Second order universal quantifier elimination restriction

Question

Dirk van Dalen in his Logic and Structure gives following universal elimination rule:

from $\forall_{X^n} \phi$ infer $\phi^*$

where $\phi^*$ is $\phi$ in which every occurence of $X^n(t_1, ..., t_n)$ was substituted by such $\rho(t_1, ..., t_n)$ ,where $\rho$ is formula, that no free variable of $t_i$ is captured by $\rho$.

He states this rule without any explanation. It do not understand why I can not capture any of free variables of $t_i$. I would intuitively expect that I can because if I proved that something is derivable for any formula $\rho$ why should I limit my self to some subset of all formulas?

Answer 1

Regarding the rules for SOL :

$$\frac{∀X^n \varphi }{\varphi^*}\quad ∀^2E$$

where [...] $\varphi^*$ is obtained from $\varphi$ by replacing each occurrence of $X^n(t_1,\ldots, t_n)$ by $\sigma(t_1,\ldots, t_n)$ for a certain formula $\sigma$, such that no free variables among the $t_i$ become bound after the substitution [and the same for $\exists^2I$, page 147]

the reason for the restriction is the same as for FOL: we have to avoid that a free occurrence of a variable in the formula $\sigma$ used in the substitution is captured by a quantifier already present into $\varphi$.

We must take into account than in SOL the variables are not only individual ones, but also predicate ones.

So, we can try with the following counter-example ...

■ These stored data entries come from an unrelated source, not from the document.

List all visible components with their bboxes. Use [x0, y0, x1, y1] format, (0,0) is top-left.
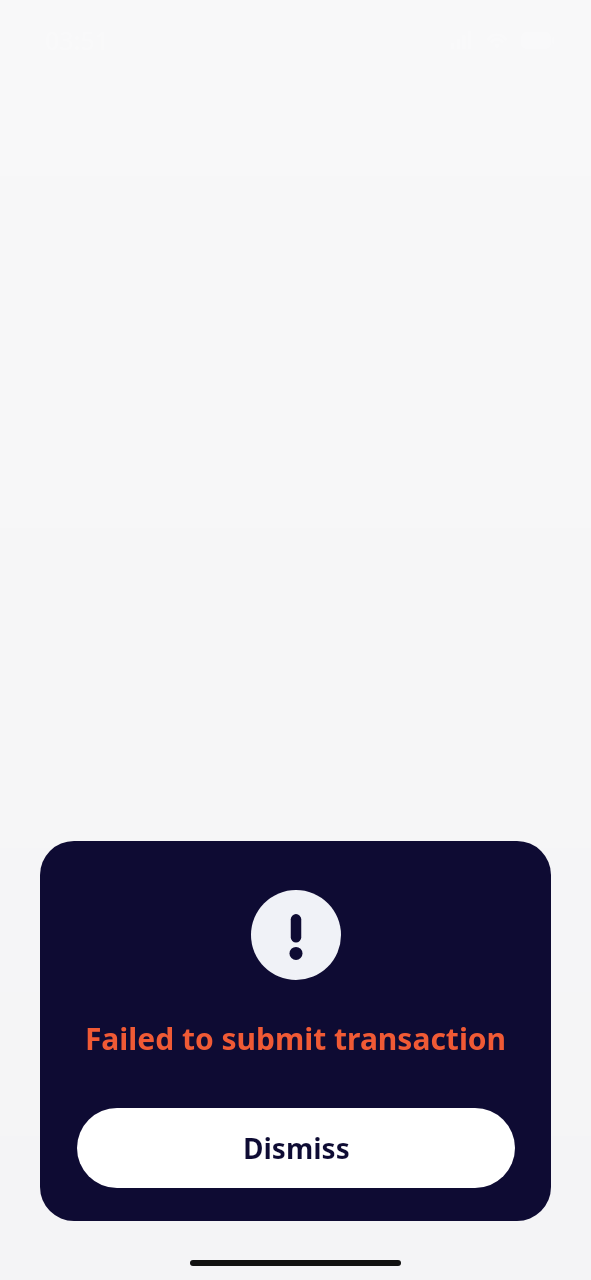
staticText: Dismiss	[243, 1129, 350, 1167]
button[interactable]: Dismiss	[77, 1108, 515, 1188]
staticText: Failed to submit transaction	[50, 1018, 541, 1059]
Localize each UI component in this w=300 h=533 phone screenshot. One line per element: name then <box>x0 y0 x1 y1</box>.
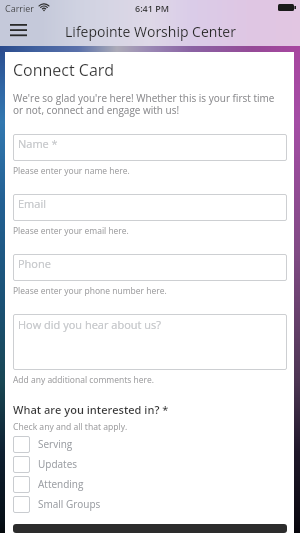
button[interactable]: Attending <box>13 474 287 494</box>
staticText: Please enter your email here. <box>13 225 129 237</box>
staticText: Email <box>18 196 46 211</box>
staticText: Name * <box>18 136 58 151</box>
staticText: Serving <box>38 437 73 451</box>
staticText: Attending <box>38 477 84 491</box>
staticText: Connect Card <box>13 59 115 81</box>
button[interactable]: Phone <box>13 254 287 281</box>
staticText: Add any additional comments here. <box>13 374 154 386</box>
button[interactable]: Serving <box>13 434 287 454</box>
staticText: Please enter your name here. <box>13 165 130 177</box>
staticText: Lifepointe Worship Center <box>65 22 236 41</box>
staticText: Check any and all that apply. <box>13 421 128 433</box>
button[interactable]: How did you hear about us? <box>13 314 287 370</box>
staticText: Updates <box>38 457 78 471</box>
staticText: We're so glad you're here! Whether this … <box>13 91 287 117</box>
staticText: Small Groups <box>38 497 101 511</box>
button[interactable] <box>13 524 287 533</box>
button[interactable]: Email <box>13 194 287 221</box>
button[interactable]: Name * <box>13 134 287 161</box>
staticText: Please enter your phone number here. <box>13 285 167 297</box>
staticText: Carrier <box>5 2 35 14</box>
button[interactable]: Small Groups <box>13 494 287 514</box>
staticText: 6:41 PM <box>135 2 170 14</box>
button[interactable]: Updates <box>13 454 287 474</box>
staticText: What are you interested in? * <box>13 402 169 417</box>
staticText: How did you hear about us? <box>18 317 162 332</box>
staticText: Phone <box>18 256 51 271</box>
button[interactable]: Menu <box>6 18 30 42</box>
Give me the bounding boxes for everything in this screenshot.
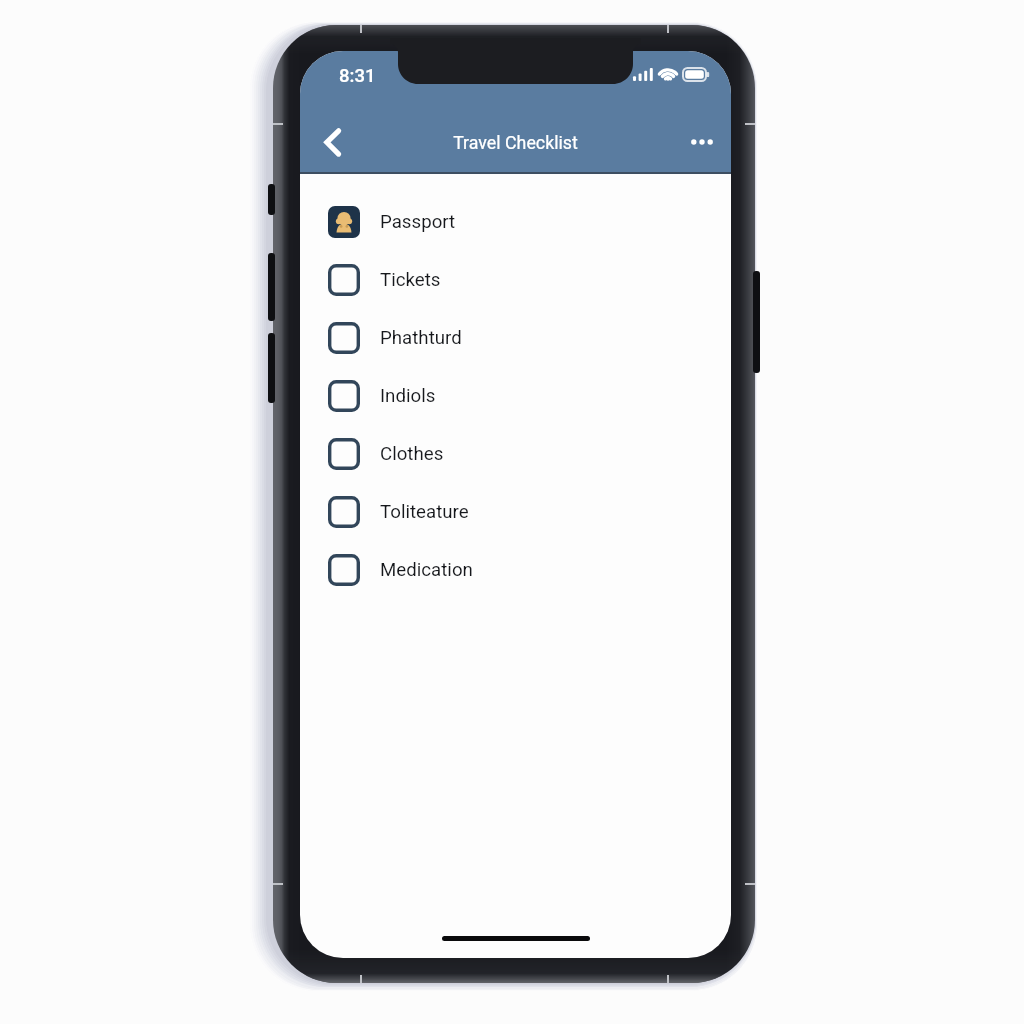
button[interactable]: Tickets (300, 251, 731, 309)
staticText: Phathturd (380, 327, 462, 349)
button[interactable]: Medication (300, 541, 731, 599)
staticText: Clothes (380, 443, 444, 465)
button[interactable]: Indiols (300, 367, 731, 425)
button[interactable]: Passport (300, 193, 731, 251)
staticText: Toliteature (380, 501, 469, 523)
staticText: Tickets (380, 269, 441, 291)
staticText: Indiols (380, 385, 436, 407)
staticText: Medication (380, 559, 473, 581)
button[interactable]: Clothes (300, 425, 731, 483)
staticText: Travel Checklist (300, 132, 731, 153)
staticText: Passport (380, 211, 456, 233)
button[interactable]: Back (309, 118, 357, 166)
staticText: 8:31 (339, 65, 376, 87)
button[interactable]: More options (678, 118, 726, 166)
button[interactable]: Phathturd (300, 309, 731, 367)
button[interactable]: Toliteature (300, 483, 731, 541)
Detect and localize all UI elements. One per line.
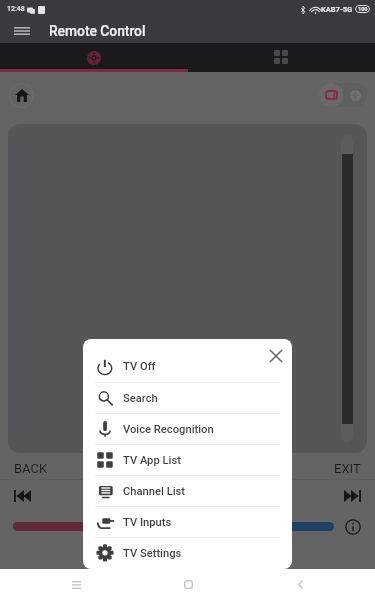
button[interactable]: Previous xyxy=(14,490,31,502)
button[interactable]: TV Off xyxy=(83,351,292,382)
button[interactable]: Recent apps xyxy=(54,569,99,600)
button[interactable]: Voice Recognition xyxy=(83,414,292,444)
staticText: Remote Control xyxy=(49,23,146,39)
staticText: 100 xyxy=(358,6,368,12)
button[interactable]: Close xyxy=(261,341,291,371)
button[interactable]: Touch pad xyxy=(8,124,367,453)
staticText: KAB7-5G xyxy=(321,5,353,14)
button[interactable]: Info xyxy=(345,519,361,535)
button[interactable]: Home xyxy=(9,83,34,108)
staticText: TV App List xyxy=(123,454,181,467)
button[interactable]: TV Inputs xyxy=(83,507,292,537)
button[interactable]: Direction pad tab xyxy=(0,43,187,72)
staticText: Voice Recognition xyxy=(123,423,214,436)
button[interactable]: Channel List xyxy=(83,476,292,506)
button[interactable]: Home xyxy=(166,569,211,600)
staticText: Channel List xyxy=(123,485,186,498)
staticText: Search xyxy=(123,392,158,405)
staticText: TV Settings xyxy=(123,547,182,560)
button[interactable]: Search xyxy=(83,383,292,413)
button[interactable]: EXIT xyxy=(333,461,362,476)
button[interactable]: TV mode xyxy=(319,83,343,107)
button[interactable]: Number pad tab xyxy=(187,43,375,72)
button[interactable]: BACK xyxy=(13,461,49,476)
button[interactable]: TV Settings xyxy=(83,538,292,568)
button[interactable]: TV App List xyxy=(83,445,292,475)
button[interactable]: Progress xyxy=(13,522,334,531)
staticText: TV Off xyxy=(123,360,156,373)
button[interactable]: Back xyxy=(278,569,323,600)
staticText: TV Inputs xyxy=(123,516,172,529)
staticText: 12:48 xyxy=(7,5,25,13)
button[interactable]: Open navigation drawer xyxy=(0,18,43,43)
button[interactable]: Remote mode xyxy=(343,83,367,107)
button[interactable]: Next xyxy=(344,490,361,502)
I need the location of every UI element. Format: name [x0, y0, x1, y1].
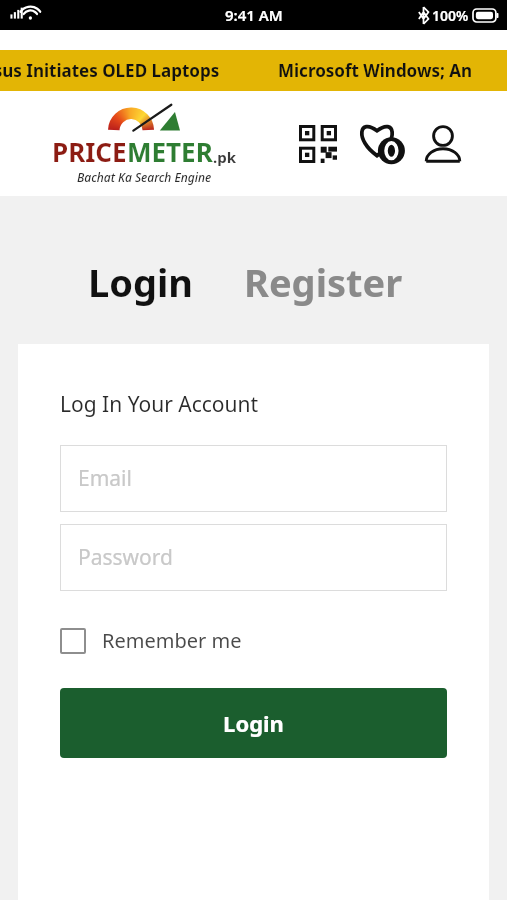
button[interactable]: Register: [244, 252, 403, 312]
staticText: Register: [244, 256, 403, 308]
staticText: Log In Your Account: [60, 390, 259, 419]
staticText: Remember me: [102, 627, 242, 654]
button[interactable]: Remember me: [60, 621, 242, 660]
staticText: 9:41 AM: [225, 5, 283, 25]
staticText: Asus Initiates OLED Laptops: [0, 59, 220, 82]
staticText: PRICE: [52, 134, 127, 169]
staticText: 100%: [432, 6, 469, 25]
staticText: Email: [78, 464, 132, 493]
staticText: Login: [223, 708, 284, 738]
button[interactable]: PRICE: [52, 103, 236, 185]
button[interactable]: Account: [421, 122, 465, 166]
button[interactable]: Wishlist, 0 items: [357, 119, 407, 169]
button[interactable]: Scan QR code: [295, 121, 341, 167]
staticText: .pk: [213, 147, 236, 167]
staticText: Microsoft Windows; An: [278, 59, 473, 82]
button[interactable]: Login: [60, 688, 447, 758]
button[interactable]: Email: [60, 445, 447, 512]
button[interactable]: Password: [60, 524, 447, 591]
button[interactable]: Asus Initiates OLED Laptops: [0, 50, 507, 91]
staticText: Password: [78, 543, 173, 572]
button[interactable]: Login: [88, 252, 194, 312]
staticText: METER: [127, 134, 213, 169]
staticText: Login: [88, 256, 194, 308]
staticText: Bachat Ka Search Engine: [77, 169, 212, 185]
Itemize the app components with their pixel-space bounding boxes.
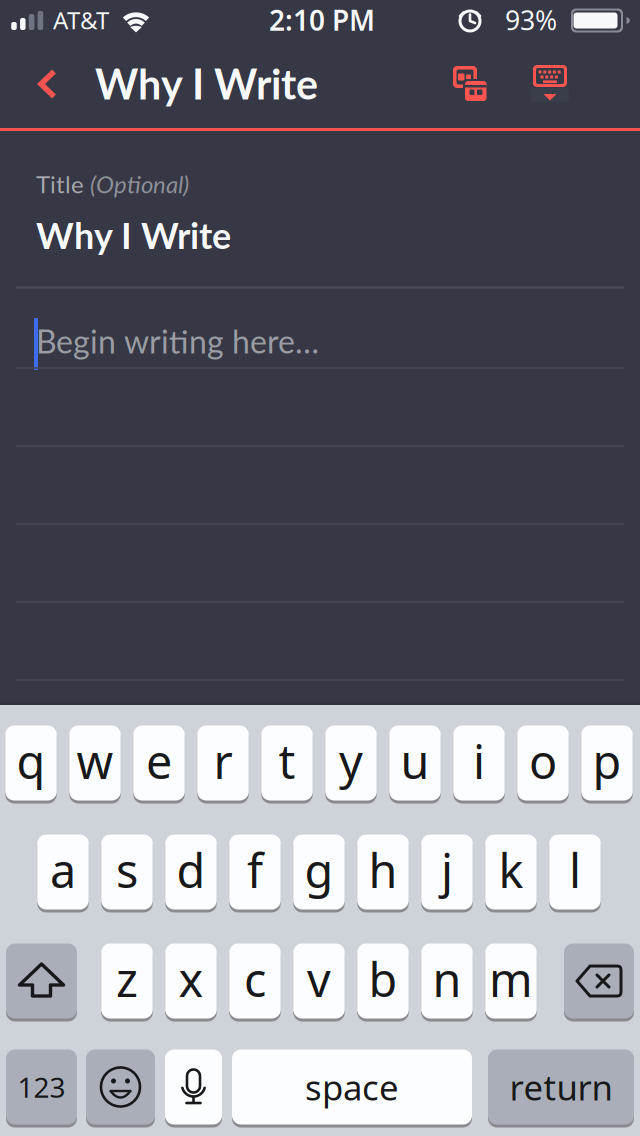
button[interactable]: Delete <box>564 944 634 1022</box>
button[interactable]: Emoji <box>86 1050 155 1128</box>
staticText: (Optional) <box>84 170 189 198</box>
staticText: e <box>146 730 172 792</box>
staticText: j <box>441 839 453 901</box>
staticText: l <box>569 839 581 901</box>
staticText: d <box>176 839 206 901</box>
button[interactable]: f <box>229 834 281 912</box>
staticText: g <box>304 839 334 901</box>
staticText: AT&T <box>53 4 109 36</box>
button[interactable]: g <box>293 834 345 912</box>
button[interactable]: b <box>357 944 409 1022</box>
button[interactable]: j <box>421 834 473 912</box>
button[interactable]: y <box>325 726 377 804</box>
button[interactable]: w <box>69 726 121 804</box>
staticText: Title <box>36 170 84 198</box>
staticText: i <box>473 730 485 792</box>
staticText: q <box>16 730 46 792</box>
staticText: v <box>307 948 331 1010</box>
button[interactable]: p <box>581 726 633 804</box>
staticText: p <box>592 730 622 792</box>
button[interactable]: 123 <box>6 1050 77 1128</box>
staticText: Why I Write <box>36 213 231 257</box>
button[interactable]: s <box>101 834 153 912</box>
staticText: t <box>278 730 296 792</box>
button[interactable]: k <box>485 834 537 912</box>
button[interactable]: Cards view <box>448 62 492 106</box>
staticText: 93% <box>505 2 557 38</box>
button[interactable]: l <box>549 834 601 912</box>
button[interactable]: o <box>517 726 569 804</box>
button[interactable]: h <box>357 834 409 912</box>
staticText: 2:10 PM <box>269 1 375 39</box>
button[interactable]: z <box>101 944 153 1022</box>
staticText: Why I Write <box>95 59 318 108</box>
staticText: z <box>116 948 138 1010</box>
staticText: k <box>498 839 524 901</box>
staticText: h <box>368 839 398 901</box>
button[interactable]: a <box>37 834 89 912</box>
button[interactable]: u <box>389 726 441 804</box>
staticText: m <box>489 948 533 1010</box>
staticText: x <box>178 948 204 1010</box>
button[interactable]: Shift <box>6 944 77 1022</box>
button[interactable]: v <box>293 944 345 1022</box>
staticText: n <box>432 948 462 1010</box>
button[interactable]: t <box>261 726 313 804</box>
button[interactable]: space <box>232 1050 472 1128</box>
button[interactable]: return <box>488 1050 634 1128</box>
staticText: b <box>368 948 398 1010</box>
button[interactable]: Dictate <box>165 1050 222 1128</box>
button[interactable]: Dismiss keyboard <box>528 62 572 106</box>
button[interactable]: i <box>453 726 505 804</box>
button[interactable]: c <box>229 944 281 1022</box>
button[interactable]: n <box>421 944 473 1022</box>
button[interactable]: q <box>5 726 57 804</box>
staticText: f <box>247 839 263 901</box>
staticText: w <box>76 730 114 792</box>
staticText: r <box>214 730 232 792</box>
button[interactable]: x <box>165 944 217 1022</box>
staticText: a <box>50 839 76 901</box>
staticText: Begin writing here… <box>36 322 319 360</box>
staticText: o <box>529 730 557 792</box>
button[interactable]: d <box>165 834 217 912</box>
staticText: 123 <box>18 1068 66 1106</box>
button[interactable]: Back <box>38 69 58 99</box>
staticText: y <box>339 730 363 792</box>
staticText: return <box>510 1064 612 1110</box>
button[interactable]: m <box>485 944 537 1022</box>
staticText: c <box>244 948 266 1010</box>
staticText: space <box>305 1064 399 1110</box>
button[interactable]: r <box>197 726 249 804</box>
staticText: s <box>116 839 138 901</box>
staticText: u <box>400 730 430 792</box>
button[interactable]: e <box>133 726 185 804</box>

From the quite harmless formula :

$\forall X \exists Y \forall x [Y(x) \leftrightarrow \lnot X(x)]$

substituting (illegally) $\sigma(x) := Y(x) \land (x = x)$ in place of $X(x)$, by ($\forall^2E$) we get :

$\exists Y \forall x [Y(x) \leftrightarrow \lnot (Y(x) \land (x = x))]$

i.e.

$\exists Y \forall x [Y(x) \leftrightarrow (Y(x) \rightarrow (x \ne x))]$.